Womersley considered him over the top of his spectacles. ‘Aye, and with good reason, lad,’ he said more gently. The model lodging house was where tramps, itinerants, the homeless or the desperately poor, those of no fixed abode, could be given a bed in a dormitory for the night. Even families could find temporary lodging there. The houses were subject to supervision by the police, and as such were always the first places to be visited when searching for suspicious characters.
‘Well, it’s been checked and there doesn’t seem to be any likely candidate there. All accounted for. They’ve pulled in an old down-and-out they call Mucky Harry. He swears he had nothing to do with it but they’re keeping him in the lock-up for now. Unless something else turns up, they’ll have to let him go sooner or later, meanwhile he’s happy enough with three meals a day and a bed.’
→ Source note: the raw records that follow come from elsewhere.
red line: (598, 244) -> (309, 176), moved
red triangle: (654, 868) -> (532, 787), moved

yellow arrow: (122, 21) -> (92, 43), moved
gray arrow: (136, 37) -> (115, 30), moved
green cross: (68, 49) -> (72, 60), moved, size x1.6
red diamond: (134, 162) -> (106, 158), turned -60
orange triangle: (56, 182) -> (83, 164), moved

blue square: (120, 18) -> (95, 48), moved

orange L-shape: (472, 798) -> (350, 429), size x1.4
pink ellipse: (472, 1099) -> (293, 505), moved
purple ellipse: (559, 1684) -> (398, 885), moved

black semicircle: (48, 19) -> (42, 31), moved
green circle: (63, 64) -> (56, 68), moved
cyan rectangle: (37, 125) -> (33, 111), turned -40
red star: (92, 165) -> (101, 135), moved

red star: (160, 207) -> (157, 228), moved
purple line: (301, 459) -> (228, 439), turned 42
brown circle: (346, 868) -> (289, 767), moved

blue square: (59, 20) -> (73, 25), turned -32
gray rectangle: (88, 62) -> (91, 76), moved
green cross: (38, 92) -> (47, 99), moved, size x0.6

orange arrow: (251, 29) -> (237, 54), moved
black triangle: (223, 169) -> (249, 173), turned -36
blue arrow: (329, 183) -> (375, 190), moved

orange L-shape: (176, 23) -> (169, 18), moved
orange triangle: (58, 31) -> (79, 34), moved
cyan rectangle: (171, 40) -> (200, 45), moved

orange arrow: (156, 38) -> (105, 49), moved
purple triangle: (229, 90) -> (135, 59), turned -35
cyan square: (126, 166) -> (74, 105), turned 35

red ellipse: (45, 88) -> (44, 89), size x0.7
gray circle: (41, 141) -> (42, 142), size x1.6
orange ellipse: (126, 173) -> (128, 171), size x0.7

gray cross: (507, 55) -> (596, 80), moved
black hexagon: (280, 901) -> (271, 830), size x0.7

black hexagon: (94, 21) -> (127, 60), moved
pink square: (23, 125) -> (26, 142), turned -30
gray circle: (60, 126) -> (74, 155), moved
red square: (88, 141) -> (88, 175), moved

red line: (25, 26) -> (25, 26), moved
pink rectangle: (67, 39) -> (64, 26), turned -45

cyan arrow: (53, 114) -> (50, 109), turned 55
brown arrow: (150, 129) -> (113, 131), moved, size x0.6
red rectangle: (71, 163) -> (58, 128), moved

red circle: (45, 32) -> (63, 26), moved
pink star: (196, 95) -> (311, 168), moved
‘No strangers seen in or around the town?’
‘Sergeant Binns and his lot are still making enquiries. It won’t do any good, though, will it?’
On the face of it, the very nature of the crime suggested a crude, random attack by some loiterer like this Mucky Harry character attacking Beaumont in the hope of what he could get. Maybe such a person had been interrupted, maybe somebody had come along and he’d panicked, got rid of the corpse into the water before there had been time to relieve him of his valuables? It would suit everyone if this turned out to be the case. Even Womersley, Rawlinson suspected. But he said, after a moment or two, ‘This wasn’t done by some passing stranger.’